Patrik: Absolutely. So you can already see I’m preaching to the converted here already. So you can already see what needs to happen. You can already see, but I know that a lot of ICUs are complacent, especially at the moment with COVID. They’re all under the pump. They’re under the pump in normal times let alone at the moment with COVID, but it shouldn’t stop them from doing what needs to be done.
Irene: Right.
Patrik: Definitely not. Irene, I am pressed for time.
Irene: Okay.
Patrik: I am very, very sorry. What you can do is… I’ll send you the consulting and advocacy options. If you do want to get on a call with me and the doctors, we can definitely arrange that or with the respiratory therapist. What I always advise, if you do nothing… There’s so much information on our website. If you spend enough time on our website you get all the information you need, but obviously the shortcut is to talk to me.
Irene: I want you involved. Definitely.
Patrik: Okay. All right. Look, I’ve sent you the options earlier. If you want to proceed, just let me know.
Irene: So how soon can you get involved with the…
Patrik: How soon do you need me?
Irene: I would say talking to the doctors today would be helpful because they’re contemplating doing this extubation procedure. So it might be a good, good thing to talk to them before tomorrow.
Patrik: Okay.
Irene: Yeah. Right.
Patrik: Why don’t you ask them how quickly you can get onto them, or do you know already?
Irene: I was already onto both of them. I spoke to the neurologist just now. Then, I spoke to the critical care doctor earlier this afternoon already.
Patrik: Right. Okay. So is it as simple as you ringing them up and saying, yep, I want to talk to you. Is it as simple as that?
Irene: Typically, you have to call the nurse and tell them to page the doctor kind of thing. And depending on their availability I’ll get a call at some point.

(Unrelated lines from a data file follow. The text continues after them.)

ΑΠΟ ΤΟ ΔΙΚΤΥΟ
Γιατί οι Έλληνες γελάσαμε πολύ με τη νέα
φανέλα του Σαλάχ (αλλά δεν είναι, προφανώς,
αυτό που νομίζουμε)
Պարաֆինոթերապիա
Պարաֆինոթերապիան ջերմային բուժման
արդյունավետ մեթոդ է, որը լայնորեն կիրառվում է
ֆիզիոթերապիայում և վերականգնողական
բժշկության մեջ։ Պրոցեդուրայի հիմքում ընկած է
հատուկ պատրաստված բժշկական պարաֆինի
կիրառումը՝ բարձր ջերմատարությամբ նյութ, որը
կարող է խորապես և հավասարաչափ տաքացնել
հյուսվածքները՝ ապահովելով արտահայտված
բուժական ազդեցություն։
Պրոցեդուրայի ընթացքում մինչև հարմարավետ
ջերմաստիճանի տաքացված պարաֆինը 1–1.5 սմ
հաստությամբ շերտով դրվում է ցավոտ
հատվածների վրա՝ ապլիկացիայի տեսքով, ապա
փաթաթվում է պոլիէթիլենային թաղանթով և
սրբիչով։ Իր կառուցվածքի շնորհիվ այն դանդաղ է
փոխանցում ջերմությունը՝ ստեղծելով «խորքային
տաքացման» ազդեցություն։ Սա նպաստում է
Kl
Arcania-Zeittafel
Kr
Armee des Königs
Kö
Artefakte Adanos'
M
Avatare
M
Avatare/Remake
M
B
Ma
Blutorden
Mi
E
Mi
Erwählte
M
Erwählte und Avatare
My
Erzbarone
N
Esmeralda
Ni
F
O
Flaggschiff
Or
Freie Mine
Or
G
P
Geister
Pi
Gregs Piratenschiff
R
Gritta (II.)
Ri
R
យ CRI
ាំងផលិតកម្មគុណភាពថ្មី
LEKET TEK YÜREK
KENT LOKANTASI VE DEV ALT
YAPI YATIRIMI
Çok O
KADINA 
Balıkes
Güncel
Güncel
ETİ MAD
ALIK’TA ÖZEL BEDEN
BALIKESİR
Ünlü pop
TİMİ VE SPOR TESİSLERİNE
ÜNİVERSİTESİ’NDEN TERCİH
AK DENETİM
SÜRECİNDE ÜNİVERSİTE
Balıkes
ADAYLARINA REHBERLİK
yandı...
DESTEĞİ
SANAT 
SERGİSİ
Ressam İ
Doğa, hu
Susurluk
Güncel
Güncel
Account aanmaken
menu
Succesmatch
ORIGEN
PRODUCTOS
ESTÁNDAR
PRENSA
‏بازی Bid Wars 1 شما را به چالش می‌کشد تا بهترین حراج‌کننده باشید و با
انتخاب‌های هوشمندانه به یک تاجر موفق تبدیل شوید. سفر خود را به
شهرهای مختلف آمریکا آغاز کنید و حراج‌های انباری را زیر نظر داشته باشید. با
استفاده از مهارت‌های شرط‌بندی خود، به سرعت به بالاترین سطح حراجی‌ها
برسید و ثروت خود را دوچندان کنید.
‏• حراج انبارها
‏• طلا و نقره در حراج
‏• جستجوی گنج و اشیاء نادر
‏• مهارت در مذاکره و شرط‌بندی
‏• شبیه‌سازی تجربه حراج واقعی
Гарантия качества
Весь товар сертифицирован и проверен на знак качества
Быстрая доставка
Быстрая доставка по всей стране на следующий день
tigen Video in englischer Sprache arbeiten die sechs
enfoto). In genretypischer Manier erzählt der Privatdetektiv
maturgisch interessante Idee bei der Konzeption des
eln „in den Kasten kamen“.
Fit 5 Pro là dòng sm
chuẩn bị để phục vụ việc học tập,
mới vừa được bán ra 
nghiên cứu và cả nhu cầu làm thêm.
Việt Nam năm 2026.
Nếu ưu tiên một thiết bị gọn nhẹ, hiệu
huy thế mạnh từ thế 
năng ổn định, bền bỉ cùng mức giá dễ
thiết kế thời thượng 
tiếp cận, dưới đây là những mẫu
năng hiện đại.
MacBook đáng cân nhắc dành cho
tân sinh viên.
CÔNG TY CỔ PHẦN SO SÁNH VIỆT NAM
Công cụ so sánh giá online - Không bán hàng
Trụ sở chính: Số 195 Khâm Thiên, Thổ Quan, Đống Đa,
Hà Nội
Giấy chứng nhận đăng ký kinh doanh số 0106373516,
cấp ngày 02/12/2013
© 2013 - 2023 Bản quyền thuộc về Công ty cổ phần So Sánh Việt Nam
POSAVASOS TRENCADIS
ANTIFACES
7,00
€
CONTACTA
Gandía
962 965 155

So I just keep the phone line open and I’ll wait until they call.
Patrik: I see. Okay. All right. Look, I probably can be available, you know? I mean, what’s the latest you think you want to have that call with them today? What’s the latest?
Irene: I’m not sure what their duty schedule is but they’re on all week.
Patrik: Yes.
Irene: Both the critical care doctor and the neurologist. They’re both on, all week. Whether they’ve left the hospital already today, I don’t know.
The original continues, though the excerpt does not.